■ **YOUR ASSIGNMENT**
In the listing below, look for "color" and copy every line that has it.

■ **DATASET ENTRIES**
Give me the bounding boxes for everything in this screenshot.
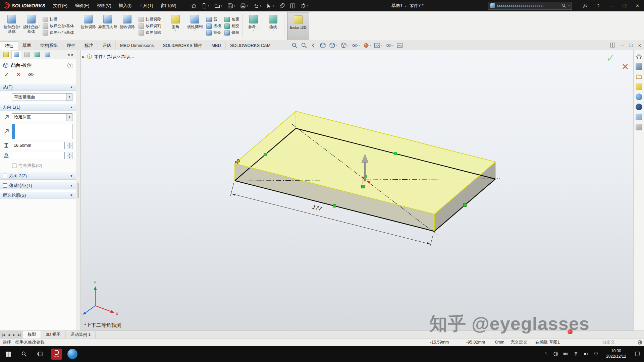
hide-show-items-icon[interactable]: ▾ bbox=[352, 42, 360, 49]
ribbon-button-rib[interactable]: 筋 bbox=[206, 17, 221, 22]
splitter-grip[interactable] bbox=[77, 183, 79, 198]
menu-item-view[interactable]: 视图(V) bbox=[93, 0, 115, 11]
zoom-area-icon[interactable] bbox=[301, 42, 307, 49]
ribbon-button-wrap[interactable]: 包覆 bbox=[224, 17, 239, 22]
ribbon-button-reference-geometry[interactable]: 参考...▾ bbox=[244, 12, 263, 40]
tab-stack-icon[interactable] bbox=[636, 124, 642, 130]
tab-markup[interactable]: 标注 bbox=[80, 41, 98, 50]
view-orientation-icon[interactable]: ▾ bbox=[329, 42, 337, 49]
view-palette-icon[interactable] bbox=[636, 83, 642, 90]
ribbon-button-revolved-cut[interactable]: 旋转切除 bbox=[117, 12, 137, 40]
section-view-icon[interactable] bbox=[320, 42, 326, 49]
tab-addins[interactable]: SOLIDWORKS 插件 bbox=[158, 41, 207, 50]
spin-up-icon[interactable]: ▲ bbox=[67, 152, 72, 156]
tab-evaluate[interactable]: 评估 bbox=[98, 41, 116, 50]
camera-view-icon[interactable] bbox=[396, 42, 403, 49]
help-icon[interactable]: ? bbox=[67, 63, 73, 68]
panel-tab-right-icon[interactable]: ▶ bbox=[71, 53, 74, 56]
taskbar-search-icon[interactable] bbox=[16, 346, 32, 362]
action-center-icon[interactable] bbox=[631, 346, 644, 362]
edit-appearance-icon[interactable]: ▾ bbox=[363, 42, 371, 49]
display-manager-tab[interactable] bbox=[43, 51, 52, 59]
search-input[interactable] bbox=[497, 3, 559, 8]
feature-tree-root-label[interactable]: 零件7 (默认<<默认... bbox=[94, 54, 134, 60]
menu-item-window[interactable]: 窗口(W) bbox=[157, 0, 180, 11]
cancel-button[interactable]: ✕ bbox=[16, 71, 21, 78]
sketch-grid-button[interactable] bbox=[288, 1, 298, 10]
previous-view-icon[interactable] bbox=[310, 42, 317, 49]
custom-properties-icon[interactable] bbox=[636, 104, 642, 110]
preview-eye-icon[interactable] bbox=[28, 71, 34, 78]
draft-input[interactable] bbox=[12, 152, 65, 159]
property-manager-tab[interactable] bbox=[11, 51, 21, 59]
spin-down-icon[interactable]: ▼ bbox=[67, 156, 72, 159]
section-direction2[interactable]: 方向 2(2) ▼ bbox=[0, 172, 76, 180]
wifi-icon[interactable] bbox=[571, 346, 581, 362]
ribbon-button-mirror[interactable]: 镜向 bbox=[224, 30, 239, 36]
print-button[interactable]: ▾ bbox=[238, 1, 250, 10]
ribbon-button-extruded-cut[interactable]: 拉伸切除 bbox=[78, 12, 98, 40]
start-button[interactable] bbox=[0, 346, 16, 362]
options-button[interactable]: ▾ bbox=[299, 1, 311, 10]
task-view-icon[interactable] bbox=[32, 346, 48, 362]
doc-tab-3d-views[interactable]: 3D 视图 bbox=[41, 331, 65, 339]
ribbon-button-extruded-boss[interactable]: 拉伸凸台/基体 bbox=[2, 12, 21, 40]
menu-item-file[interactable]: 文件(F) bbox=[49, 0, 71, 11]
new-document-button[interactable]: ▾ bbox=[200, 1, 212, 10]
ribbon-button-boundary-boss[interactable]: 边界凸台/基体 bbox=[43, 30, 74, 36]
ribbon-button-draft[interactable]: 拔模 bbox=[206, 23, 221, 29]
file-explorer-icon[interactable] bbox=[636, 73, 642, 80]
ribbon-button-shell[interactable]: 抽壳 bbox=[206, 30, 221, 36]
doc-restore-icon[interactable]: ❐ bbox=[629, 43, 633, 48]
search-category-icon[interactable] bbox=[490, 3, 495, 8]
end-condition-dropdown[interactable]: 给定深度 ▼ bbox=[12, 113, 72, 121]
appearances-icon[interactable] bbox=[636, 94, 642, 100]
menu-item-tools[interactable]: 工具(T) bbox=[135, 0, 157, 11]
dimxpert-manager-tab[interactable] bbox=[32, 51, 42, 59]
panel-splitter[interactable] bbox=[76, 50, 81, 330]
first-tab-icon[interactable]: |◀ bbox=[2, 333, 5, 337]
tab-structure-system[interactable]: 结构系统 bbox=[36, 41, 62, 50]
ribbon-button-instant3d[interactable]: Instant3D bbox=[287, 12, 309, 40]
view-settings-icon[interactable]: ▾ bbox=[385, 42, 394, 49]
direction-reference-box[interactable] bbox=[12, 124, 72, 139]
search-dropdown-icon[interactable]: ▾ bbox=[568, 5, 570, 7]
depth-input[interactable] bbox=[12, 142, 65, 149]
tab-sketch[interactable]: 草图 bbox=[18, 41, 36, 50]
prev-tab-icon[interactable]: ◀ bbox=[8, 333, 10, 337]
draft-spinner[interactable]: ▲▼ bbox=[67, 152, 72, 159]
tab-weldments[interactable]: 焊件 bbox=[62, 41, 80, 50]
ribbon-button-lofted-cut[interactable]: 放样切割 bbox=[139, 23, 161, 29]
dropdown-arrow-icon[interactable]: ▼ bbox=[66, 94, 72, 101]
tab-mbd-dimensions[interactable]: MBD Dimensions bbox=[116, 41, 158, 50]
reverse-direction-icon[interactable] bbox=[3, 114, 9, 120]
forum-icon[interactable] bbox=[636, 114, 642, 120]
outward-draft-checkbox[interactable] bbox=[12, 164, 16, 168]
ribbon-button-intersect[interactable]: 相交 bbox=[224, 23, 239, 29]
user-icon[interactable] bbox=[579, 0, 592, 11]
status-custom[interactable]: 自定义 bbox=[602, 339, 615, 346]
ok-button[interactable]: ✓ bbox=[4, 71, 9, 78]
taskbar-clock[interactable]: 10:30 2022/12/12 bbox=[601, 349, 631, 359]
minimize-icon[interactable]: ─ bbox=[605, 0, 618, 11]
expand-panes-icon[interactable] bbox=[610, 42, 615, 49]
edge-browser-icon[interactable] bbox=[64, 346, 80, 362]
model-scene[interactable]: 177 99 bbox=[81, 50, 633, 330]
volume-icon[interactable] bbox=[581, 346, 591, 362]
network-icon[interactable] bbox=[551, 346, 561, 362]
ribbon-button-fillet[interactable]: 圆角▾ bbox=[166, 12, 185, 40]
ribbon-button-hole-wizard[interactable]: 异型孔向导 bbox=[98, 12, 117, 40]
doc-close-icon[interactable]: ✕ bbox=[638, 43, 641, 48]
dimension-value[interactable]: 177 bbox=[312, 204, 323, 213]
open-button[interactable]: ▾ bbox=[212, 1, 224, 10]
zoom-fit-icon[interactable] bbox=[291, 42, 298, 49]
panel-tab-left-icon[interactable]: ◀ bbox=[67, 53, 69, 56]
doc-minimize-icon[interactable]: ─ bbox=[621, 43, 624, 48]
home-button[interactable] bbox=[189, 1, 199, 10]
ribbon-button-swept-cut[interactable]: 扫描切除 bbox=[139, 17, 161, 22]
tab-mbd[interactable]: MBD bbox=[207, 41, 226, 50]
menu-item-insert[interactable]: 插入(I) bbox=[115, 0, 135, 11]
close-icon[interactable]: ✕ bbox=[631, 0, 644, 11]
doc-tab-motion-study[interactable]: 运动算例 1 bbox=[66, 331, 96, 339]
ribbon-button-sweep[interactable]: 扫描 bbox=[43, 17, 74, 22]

--

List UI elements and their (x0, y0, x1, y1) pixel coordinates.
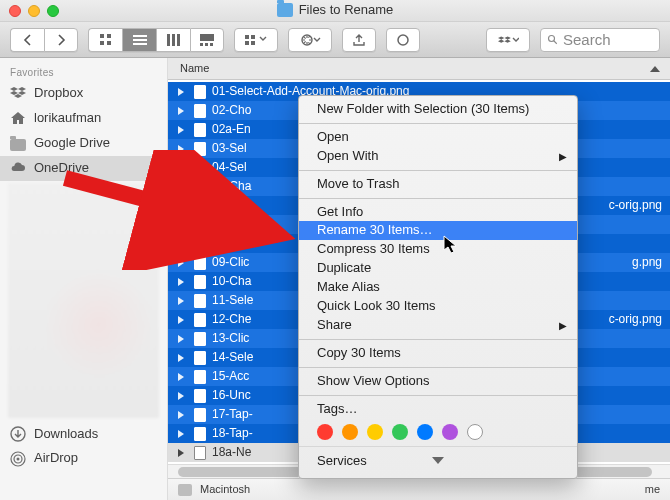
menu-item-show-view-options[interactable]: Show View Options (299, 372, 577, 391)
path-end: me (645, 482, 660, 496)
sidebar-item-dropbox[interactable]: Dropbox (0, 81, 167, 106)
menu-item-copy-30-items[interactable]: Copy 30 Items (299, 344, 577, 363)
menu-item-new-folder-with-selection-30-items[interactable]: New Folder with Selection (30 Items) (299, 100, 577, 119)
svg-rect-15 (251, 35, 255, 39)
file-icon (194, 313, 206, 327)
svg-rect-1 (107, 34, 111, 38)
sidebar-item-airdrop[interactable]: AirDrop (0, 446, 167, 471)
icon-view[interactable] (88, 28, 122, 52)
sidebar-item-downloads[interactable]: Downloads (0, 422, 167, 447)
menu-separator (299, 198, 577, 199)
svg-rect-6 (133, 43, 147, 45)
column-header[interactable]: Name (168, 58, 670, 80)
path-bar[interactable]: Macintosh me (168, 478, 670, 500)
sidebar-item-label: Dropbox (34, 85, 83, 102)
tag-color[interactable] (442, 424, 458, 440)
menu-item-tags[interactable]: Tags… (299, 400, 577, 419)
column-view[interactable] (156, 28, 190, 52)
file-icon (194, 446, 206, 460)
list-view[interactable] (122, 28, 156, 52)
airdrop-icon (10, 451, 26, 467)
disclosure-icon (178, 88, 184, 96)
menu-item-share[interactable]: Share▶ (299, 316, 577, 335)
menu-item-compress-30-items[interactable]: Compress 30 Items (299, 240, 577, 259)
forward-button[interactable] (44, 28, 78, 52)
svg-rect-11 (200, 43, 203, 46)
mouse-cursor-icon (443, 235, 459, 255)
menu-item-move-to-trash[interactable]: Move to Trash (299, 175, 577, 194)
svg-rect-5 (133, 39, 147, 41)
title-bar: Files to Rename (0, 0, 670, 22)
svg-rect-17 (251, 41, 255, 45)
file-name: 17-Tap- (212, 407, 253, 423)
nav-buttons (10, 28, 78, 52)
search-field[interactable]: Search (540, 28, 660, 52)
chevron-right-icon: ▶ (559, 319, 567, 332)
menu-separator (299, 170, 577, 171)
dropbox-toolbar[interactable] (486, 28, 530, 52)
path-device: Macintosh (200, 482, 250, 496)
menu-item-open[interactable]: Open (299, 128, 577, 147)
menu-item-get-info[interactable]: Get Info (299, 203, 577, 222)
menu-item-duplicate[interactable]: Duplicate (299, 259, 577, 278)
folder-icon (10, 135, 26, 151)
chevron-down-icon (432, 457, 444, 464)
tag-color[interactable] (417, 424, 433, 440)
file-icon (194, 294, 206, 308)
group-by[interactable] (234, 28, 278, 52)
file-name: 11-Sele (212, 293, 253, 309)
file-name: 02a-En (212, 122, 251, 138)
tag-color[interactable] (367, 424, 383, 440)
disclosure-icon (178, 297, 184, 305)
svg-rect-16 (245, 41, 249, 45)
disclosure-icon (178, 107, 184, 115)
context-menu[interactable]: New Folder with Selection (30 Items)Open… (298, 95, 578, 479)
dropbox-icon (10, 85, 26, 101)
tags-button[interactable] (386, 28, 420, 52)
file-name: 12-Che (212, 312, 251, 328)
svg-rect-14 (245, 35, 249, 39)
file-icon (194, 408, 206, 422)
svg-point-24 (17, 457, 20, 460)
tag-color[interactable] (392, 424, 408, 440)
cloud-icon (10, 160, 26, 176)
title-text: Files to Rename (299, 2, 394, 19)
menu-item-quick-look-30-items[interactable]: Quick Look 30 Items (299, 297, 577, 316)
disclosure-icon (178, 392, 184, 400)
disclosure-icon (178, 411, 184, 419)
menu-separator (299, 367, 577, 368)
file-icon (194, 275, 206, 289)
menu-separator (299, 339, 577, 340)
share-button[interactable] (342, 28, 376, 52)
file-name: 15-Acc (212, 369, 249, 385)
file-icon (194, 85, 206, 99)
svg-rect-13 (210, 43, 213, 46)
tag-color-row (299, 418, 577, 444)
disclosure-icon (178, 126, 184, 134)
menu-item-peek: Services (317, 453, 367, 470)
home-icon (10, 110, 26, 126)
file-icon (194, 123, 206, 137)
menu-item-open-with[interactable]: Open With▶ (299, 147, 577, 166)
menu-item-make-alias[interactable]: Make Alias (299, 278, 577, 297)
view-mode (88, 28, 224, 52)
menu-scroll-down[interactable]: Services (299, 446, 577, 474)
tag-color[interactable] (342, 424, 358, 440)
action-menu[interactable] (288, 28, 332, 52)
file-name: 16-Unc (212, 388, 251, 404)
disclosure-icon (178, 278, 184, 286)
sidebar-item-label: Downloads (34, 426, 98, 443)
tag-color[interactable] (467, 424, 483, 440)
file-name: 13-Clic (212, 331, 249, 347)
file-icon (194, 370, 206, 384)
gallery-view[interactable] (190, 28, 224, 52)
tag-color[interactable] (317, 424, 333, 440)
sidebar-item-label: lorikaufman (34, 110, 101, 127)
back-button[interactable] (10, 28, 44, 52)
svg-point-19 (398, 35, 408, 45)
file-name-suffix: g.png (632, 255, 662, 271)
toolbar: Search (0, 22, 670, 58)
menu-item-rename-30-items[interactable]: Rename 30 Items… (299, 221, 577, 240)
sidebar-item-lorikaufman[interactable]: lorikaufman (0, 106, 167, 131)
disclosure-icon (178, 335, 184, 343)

■ **FINISHED EXERCISE**
tag-color[interactable] (442, 424, 458, 440)
tag-color[interactable] (417, 424, 433, 440)
tag-color[interactable] (367, 424, 383, 440)
tag-color[interactable] (392, 424, 408, 440)
tag-color-row (299, 418, 577, 444)
tag-color[interactable] (342, 424, 358, 440)
tag-color[interactable] (467, 424, 483, 440)
tag-color[interactable] (317, 424, 333, 440)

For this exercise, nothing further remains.